Mycobacterium vaccae, an environmental saprophyte, has immunogenic properties that enhance the host immune response. Immunotherapy with M. vaccae has been suggested to shorten short-course antituberculosis chemotherapy. We tested the hypothesis that the addition of M. vaccae to standard short-course antituberculosis chemotherapy would decrease the time to achieve a negative sputum culture.

Patients with newly diagnosed tuberculosis were randomly assigned an injection of saline (placebo) or M. vaccae on day 8. All patients received antituberculosis chemotherapy with rifampicin, isoniazid, pyrazinamide, and ethambutol. Sputum samples were checked by microscopy and culture every week for the first 8 weeks and monthly until the end of chemotherapy at 6 months. The primary outcome was the time to a negative sputum culture in the first 8 weeks. Intention-to-treat analysis was used and time to sputum clearance was assessed by log-rank test and Cox's proportional-hazards regression.

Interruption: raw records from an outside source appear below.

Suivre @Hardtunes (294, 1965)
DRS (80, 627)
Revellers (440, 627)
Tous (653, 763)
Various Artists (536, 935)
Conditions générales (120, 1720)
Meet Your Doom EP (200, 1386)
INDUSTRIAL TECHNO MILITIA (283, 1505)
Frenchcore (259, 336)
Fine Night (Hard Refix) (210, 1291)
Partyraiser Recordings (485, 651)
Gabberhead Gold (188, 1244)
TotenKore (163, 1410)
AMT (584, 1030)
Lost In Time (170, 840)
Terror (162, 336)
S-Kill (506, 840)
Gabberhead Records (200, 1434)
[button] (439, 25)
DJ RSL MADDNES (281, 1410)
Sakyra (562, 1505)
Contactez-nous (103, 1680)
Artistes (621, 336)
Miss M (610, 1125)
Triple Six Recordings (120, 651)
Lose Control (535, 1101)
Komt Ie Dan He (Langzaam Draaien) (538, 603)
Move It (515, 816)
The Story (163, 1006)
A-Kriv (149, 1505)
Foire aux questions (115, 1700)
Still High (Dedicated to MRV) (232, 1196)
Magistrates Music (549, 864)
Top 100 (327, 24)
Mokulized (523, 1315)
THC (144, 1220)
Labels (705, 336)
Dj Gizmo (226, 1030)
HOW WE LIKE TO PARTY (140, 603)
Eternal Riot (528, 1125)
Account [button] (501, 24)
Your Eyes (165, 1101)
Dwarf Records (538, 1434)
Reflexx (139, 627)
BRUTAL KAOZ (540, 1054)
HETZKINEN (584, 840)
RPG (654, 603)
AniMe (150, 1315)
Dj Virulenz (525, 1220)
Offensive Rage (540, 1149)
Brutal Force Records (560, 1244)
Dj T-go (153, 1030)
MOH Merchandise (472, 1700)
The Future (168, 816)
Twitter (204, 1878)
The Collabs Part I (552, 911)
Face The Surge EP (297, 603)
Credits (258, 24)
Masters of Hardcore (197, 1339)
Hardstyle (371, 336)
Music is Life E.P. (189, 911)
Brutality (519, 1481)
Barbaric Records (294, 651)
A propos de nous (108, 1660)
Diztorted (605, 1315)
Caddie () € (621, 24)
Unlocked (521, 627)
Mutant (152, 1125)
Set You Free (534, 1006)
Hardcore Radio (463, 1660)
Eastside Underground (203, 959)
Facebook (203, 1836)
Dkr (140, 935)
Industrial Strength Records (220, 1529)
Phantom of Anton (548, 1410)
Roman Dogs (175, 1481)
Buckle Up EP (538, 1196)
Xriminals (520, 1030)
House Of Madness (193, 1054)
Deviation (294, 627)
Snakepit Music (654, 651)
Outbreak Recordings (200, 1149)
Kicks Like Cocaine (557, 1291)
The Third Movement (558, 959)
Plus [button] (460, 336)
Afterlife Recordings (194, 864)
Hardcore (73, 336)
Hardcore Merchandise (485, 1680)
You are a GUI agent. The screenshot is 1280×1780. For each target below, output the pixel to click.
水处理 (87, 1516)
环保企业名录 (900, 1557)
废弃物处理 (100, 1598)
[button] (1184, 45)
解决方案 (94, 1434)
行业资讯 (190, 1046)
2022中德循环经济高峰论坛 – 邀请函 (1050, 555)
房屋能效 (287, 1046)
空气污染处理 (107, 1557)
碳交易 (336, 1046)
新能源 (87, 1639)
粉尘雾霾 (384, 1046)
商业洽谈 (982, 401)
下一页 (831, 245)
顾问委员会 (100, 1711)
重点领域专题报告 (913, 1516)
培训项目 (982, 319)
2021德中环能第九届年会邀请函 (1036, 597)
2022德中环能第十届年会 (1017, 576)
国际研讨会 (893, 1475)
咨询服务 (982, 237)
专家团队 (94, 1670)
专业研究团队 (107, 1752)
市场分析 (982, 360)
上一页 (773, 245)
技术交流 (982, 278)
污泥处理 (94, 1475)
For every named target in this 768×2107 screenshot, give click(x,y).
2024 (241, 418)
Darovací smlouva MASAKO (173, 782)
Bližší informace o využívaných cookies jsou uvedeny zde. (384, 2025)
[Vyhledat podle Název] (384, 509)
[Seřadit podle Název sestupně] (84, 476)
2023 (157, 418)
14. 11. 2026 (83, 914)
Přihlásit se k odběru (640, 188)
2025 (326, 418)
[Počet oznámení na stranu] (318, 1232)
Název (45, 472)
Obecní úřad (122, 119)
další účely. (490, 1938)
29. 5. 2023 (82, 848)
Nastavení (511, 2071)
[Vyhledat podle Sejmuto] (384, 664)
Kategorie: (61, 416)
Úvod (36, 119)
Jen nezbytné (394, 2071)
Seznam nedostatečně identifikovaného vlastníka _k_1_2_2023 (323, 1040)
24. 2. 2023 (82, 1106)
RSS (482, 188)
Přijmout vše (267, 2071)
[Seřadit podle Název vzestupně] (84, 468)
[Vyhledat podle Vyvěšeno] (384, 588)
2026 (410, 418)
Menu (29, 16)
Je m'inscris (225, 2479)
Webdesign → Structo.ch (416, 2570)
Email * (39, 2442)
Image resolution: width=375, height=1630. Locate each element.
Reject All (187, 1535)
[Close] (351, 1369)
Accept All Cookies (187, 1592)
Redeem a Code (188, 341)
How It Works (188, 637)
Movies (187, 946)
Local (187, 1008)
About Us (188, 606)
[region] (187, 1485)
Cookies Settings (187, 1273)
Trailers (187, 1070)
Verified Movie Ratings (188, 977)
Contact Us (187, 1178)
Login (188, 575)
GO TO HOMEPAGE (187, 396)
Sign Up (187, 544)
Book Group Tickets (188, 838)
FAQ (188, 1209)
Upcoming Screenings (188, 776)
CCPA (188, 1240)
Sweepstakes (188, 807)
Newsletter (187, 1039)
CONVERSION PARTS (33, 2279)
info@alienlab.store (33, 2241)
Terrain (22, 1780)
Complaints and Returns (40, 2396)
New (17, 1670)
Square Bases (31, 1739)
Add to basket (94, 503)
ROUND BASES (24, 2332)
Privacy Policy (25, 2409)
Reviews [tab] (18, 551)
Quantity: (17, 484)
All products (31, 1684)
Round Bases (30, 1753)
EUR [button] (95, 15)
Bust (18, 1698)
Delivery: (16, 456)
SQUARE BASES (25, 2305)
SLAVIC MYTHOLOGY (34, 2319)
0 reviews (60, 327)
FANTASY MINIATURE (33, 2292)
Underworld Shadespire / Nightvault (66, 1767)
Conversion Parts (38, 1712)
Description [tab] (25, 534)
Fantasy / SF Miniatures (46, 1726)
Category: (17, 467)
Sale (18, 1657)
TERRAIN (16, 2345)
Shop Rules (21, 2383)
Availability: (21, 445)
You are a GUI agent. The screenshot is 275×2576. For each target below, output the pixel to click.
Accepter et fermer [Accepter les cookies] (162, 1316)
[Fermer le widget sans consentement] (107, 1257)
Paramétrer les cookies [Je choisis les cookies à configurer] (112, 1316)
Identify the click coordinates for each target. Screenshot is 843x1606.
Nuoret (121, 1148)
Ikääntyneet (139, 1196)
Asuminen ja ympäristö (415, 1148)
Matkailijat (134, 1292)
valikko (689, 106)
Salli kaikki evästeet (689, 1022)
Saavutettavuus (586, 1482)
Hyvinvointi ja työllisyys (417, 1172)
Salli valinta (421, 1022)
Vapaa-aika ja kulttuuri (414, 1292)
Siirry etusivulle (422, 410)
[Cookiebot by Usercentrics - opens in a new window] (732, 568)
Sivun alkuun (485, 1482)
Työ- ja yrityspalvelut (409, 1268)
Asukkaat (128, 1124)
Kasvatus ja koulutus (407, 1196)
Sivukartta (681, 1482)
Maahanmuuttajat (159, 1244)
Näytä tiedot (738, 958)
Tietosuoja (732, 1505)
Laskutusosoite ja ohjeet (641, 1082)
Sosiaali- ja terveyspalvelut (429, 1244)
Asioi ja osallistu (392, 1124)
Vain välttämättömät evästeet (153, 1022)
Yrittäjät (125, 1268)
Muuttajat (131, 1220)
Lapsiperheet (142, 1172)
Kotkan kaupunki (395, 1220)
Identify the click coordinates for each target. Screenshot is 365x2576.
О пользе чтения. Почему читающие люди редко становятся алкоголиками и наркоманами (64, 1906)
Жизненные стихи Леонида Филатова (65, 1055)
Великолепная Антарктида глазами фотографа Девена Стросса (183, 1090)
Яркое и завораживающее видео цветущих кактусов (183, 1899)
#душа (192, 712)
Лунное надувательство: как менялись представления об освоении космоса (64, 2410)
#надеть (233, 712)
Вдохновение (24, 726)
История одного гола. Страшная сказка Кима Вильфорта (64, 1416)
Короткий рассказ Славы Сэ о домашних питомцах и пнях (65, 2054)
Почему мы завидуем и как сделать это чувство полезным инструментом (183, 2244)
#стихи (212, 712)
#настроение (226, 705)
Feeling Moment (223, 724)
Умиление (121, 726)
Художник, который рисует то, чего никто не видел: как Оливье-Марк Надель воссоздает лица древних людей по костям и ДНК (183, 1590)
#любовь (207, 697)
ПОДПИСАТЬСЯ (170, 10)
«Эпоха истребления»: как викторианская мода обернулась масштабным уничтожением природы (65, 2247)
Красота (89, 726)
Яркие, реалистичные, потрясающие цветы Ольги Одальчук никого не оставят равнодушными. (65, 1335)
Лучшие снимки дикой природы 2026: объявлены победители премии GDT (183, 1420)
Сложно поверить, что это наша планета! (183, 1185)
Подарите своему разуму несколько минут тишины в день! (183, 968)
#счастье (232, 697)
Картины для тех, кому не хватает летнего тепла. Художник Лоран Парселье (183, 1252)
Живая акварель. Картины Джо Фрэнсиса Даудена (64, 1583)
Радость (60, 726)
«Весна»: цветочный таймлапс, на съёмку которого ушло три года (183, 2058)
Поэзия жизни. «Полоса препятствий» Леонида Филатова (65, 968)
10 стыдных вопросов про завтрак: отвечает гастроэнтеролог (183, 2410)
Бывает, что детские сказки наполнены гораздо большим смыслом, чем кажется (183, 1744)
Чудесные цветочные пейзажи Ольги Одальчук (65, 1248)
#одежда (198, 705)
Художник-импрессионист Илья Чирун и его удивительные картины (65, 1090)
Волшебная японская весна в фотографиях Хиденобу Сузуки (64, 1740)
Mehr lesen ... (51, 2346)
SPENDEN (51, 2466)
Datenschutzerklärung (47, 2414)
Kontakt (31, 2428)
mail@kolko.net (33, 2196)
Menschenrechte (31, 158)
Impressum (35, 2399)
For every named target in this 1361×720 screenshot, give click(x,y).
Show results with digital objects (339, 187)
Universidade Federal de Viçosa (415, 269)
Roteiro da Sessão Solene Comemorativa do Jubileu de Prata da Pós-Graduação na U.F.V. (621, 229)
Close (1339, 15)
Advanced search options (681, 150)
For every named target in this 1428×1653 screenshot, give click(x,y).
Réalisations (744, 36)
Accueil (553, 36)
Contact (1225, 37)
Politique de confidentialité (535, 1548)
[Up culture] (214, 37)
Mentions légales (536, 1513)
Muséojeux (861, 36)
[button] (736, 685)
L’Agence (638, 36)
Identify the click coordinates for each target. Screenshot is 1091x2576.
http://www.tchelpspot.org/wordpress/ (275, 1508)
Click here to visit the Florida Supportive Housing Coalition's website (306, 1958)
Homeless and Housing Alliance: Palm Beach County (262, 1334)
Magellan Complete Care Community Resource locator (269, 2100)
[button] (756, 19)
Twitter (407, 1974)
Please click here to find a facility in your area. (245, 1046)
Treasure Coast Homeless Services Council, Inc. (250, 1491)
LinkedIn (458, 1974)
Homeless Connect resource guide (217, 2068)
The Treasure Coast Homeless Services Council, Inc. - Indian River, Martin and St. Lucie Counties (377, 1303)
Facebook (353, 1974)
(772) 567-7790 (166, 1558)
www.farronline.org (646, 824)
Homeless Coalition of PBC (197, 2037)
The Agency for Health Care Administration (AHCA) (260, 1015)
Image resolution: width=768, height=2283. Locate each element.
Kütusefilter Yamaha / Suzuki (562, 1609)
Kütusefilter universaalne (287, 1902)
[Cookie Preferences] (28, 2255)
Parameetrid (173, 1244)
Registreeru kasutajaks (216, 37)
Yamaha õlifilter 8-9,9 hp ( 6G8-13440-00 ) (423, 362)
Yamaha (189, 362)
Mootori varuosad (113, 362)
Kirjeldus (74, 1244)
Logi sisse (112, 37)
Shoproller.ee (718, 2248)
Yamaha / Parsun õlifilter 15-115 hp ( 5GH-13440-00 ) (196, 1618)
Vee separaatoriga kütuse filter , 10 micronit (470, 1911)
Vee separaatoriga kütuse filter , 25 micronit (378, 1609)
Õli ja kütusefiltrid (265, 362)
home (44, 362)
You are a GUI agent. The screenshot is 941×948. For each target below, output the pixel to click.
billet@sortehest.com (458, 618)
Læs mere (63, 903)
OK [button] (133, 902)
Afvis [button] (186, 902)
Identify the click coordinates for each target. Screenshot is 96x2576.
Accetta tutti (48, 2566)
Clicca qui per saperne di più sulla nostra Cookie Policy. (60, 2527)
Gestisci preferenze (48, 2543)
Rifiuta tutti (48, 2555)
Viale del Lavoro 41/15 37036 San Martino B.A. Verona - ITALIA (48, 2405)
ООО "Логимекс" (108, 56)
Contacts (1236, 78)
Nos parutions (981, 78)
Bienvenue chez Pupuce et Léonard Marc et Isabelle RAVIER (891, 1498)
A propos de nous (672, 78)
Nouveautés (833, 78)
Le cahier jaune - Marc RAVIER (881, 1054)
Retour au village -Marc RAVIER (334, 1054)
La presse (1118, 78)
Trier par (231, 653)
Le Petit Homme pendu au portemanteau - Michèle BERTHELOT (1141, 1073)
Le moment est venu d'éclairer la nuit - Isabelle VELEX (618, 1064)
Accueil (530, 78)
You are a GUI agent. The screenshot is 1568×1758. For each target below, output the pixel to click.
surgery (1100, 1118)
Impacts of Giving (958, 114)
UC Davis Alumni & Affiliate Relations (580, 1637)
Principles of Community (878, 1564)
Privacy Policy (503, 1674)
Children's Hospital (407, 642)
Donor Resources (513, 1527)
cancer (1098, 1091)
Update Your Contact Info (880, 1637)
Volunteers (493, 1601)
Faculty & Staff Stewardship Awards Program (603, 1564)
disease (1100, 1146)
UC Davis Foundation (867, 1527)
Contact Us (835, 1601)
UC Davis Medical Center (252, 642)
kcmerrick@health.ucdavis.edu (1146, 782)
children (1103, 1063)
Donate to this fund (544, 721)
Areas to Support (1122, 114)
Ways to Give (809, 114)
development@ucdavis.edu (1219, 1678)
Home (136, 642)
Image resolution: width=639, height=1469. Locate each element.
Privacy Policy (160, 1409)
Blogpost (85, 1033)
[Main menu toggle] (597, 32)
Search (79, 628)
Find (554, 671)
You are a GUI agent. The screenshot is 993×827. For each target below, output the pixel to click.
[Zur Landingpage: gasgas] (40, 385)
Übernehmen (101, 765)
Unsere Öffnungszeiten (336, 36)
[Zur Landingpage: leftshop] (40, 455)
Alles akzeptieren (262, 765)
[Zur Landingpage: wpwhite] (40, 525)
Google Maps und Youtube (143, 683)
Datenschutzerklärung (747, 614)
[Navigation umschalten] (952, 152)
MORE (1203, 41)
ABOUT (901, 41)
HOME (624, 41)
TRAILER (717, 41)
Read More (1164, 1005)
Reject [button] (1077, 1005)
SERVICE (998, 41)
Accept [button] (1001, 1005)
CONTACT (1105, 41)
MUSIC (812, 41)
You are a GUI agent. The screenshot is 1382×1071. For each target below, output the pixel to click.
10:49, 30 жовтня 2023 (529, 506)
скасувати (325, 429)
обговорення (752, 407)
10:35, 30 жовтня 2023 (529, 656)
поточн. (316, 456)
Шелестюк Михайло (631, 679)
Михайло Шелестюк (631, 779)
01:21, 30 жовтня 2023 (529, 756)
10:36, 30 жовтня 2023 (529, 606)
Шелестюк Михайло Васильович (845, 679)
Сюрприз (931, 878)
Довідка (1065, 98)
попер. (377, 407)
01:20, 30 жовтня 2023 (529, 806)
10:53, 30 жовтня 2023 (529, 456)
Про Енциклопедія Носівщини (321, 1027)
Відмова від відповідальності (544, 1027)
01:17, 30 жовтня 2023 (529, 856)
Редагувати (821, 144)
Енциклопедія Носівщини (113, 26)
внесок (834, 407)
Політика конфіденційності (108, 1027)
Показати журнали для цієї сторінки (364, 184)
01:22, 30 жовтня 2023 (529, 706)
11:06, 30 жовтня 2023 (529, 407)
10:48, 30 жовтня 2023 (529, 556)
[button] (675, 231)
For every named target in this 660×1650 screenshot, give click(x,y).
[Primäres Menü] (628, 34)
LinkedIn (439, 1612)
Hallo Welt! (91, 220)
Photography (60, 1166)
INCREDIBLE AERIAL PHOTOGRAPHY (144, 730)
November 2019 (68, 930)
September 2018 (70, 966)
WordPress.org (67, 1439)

172 patients received M. vaccae and 175 patients received placebo. At 8 weeks, 70 patients in the M. vaccae group and 65 patients in the placebo group had a negative culture; there was no difference between groups in the time to a negative culture (p=0.83). There was no interaction between HIV status and treatment.

M. vaccae immunotherapy has no benefit when added to standard antituberculosis chemotherapy.